With his little frill like crisped snow, his waistcoat spotless white,
His cravat very narrow and a very little tight.
And a blue brooch, where, in diamond sparks, a ship at anchor lay,
The gift of Mr. Cruttenden—Alas! and well-a-day!

Then from the press where it abode, he took the ledger stout.
And looked upon it reverently, withinside and without.
Then placed his pencils, rubber, pens and knives in due array.
And Mr. Simms was ready for the business of the day.

And ever to the junior clerks his counsel it was wise,
That they shall loop their I's, and cross their t's, and dot their i's,
And honor Messrs. Sheringham, Leith, Badgery and Hay,
Whom he had served for forty years—Alas! and well-a-day!

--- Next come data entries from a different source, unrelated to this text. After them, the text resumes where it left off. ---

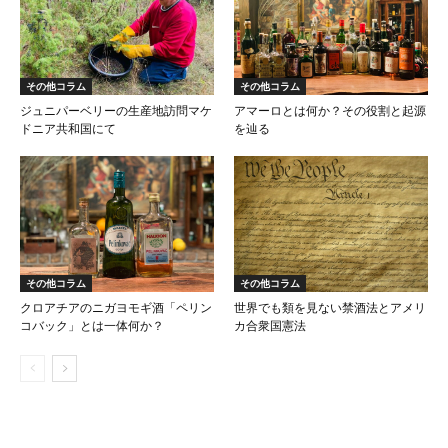
その他コラム
その他コラム
ジュニパーベリーの生産地訪問マケ
アマーロとは何か？その役割と起源
ドニア共和国にて
を辿る
その他コラム
その他コラム
クロアチアのニガヨモギ酒「ペリン
世界でも類を見ない禁酒法とアメリ
コバック」とは一体何か？
カ合衆国憲法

And a very pleasant running hand good Mr. Simms did write,
His up-strokes were like gossamer, his down strokes black as night,
And his lines all clear and sparkling like a rivulet in May,
Meandered o'er the folios—Alas! and well-a-day!

And daily in a silver dish, as bright as bright could be,
At one o'clock his tiffin came, two sandwiches, or three,
It never came a minute soon, nor a minute did delay,
So punctual were good Mr. Simms' people—well-a-day!

And in the Mango season still a daily basket came.
With fruit as green as emeralds or ruddier than flame;
By Mr. Simms the sort had been imported from Bombay
And sown and grown beneath his eye—Alas! and well-a-day!

And when his tiffin it was done, he took a pint precise
Of well cooled soda water, but it was not cooled with ice,
And a little ginger essence (Oxley's) Mr. Simms did say
It comforted his rheumatiz'—Alas! and well-a-day!